• _STORED DATA_:
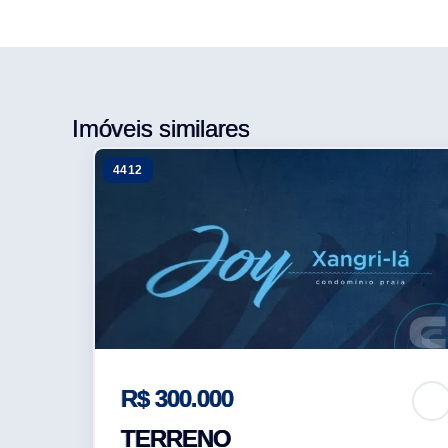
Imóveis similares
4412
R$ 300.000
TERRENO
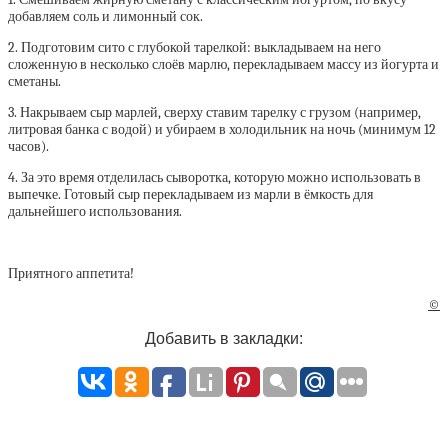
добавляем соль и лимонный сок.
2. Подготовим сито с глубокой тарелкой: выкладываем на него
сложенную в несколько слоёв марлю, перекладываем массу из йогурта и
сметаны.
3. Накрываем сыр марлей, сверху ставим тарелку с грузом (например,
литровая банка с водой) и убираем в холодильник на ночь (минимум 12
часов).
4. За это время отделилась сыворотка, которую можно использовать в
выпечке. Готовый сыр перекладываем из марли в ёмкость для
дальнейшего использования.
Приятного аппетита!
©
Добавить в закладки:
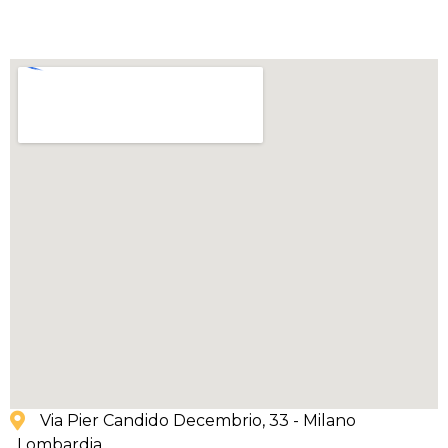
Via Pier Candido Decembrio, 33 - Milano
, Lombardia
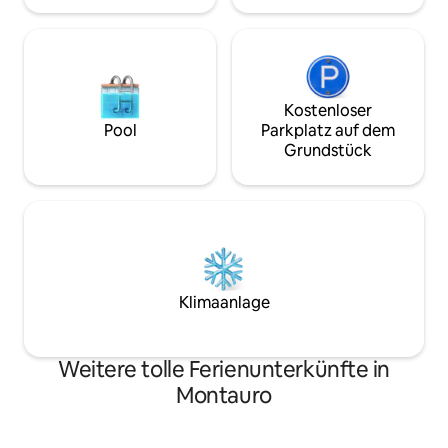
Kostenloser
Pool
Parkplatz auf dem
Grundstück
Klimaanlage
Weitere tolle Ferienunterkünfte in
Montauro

* * *

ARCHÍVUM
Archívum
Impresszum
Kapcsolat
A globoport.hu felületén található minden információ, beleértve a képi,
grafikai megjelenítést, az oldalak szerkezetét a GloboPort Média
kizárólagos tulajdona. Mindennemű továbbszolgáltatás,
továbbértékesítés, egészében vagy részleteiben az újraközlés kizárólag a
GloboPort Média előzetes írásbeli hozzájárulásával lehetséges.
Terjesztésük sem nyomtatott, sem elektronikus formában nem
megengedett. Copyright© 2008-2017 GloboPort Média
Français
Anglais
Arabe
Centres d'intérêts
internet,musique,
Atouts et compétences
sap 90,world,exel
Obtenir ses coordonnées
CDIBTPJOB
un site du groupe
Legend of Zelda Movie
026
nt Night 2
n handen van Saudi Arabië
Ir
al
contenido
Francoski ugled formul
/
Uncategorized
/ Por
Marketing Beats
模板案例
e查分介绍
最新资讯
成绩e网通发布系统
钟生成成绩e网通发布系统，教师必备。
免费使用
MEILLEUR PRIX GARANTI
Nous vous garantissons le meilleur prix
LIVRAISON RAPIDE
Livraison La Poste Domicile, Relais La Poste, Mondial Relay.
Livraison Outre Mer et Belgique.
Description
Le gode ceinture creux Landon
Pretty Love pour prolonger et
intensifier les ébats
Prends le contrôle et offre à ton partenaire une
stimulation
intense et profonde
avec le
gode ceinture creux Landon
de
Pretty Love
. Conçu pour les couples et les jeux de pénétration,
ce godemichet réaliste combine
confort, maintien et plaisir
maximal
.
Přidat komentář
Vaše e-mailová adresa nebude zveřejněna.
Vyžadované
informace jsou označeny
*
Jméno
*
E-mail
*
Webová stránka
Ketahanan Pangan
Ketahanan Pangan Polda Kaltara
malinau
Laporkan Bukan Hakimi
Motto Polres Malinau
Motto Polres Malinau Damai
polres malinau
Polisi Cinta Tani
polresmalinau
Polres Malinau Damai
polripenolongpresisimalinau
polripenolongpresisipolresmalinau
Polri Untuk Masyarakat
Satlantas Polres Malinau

* * *

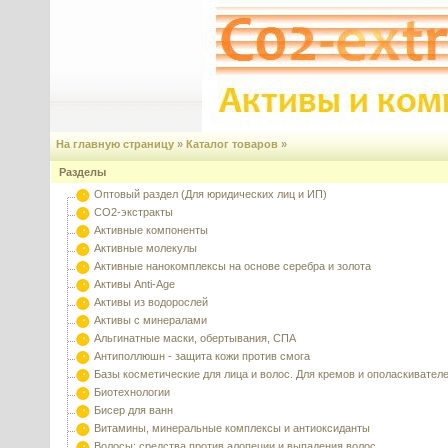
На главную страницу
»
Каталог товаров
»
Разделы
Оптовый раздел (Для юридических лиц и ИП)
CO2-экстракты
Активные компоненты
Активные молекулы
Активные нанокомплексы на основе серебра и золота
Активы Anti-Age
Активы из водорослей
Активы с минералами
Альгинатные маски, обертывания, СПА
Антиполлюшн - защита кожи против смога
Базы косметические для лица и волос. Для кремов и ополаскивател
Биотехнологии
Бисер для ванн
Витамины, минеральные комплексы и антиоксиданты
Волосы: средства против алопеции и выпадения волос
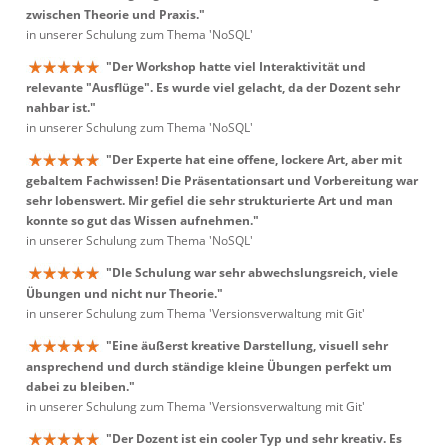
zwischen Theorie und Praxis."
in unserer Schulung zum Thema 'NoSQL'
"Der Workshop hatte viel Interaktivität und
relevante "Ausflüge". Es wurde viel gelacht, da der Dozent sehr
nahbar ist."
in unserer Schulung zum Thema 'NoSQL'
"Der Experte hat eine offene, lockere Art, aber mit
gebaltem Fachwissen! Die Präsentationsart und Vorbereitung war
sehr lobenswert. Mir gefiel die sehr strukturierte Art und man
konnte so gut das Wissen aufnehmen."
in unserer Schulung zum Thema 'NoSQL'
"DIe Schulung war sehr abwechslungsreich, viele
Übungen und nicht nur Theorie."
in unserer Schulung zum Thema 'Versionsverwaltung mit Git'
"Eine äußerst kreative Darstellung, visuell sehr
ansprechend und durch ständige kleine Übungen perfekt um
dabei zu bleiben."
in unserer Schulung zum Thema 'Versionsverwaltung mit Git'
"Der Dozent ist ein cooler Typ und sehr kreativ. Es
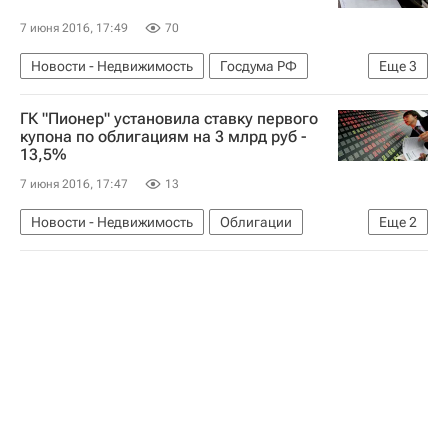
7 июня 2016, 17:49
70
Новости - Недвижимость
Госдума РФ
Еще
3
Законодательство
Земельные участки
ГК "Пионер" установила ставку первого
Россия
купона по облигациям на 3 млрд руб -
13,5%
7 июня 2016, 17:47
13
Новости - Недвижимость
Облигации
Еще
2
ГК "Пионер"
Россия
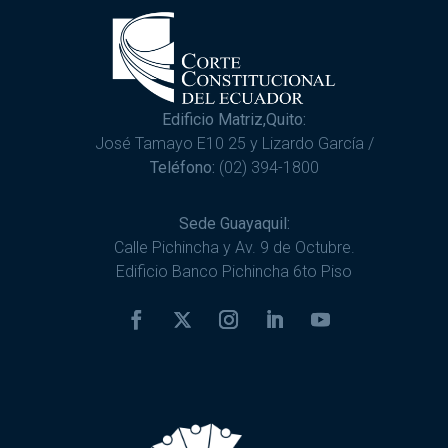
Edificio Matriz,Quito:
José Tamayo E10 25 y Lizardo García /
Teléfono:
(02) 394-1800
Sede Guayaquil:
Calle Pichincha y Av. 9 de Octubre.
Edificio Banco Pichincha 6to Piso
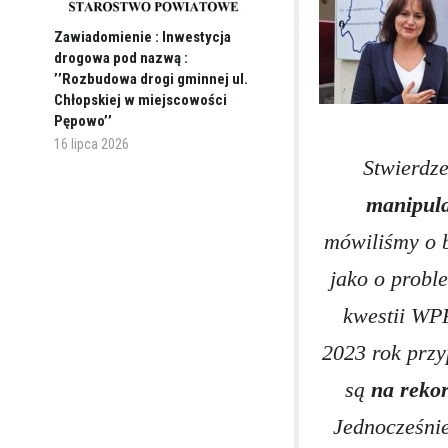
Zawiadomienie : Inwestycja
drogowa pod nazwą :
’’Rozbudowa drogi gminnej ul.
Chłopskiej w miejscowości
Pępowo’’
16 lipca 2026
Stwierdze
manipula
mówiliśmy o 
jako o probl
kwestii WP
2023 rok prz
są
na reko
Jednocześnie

• _WHAT THE EXERCISE ASKS_:
Say, as a number only, how many lines of the data contain "Ketahanan".

• _ANSWER SECTION_:
2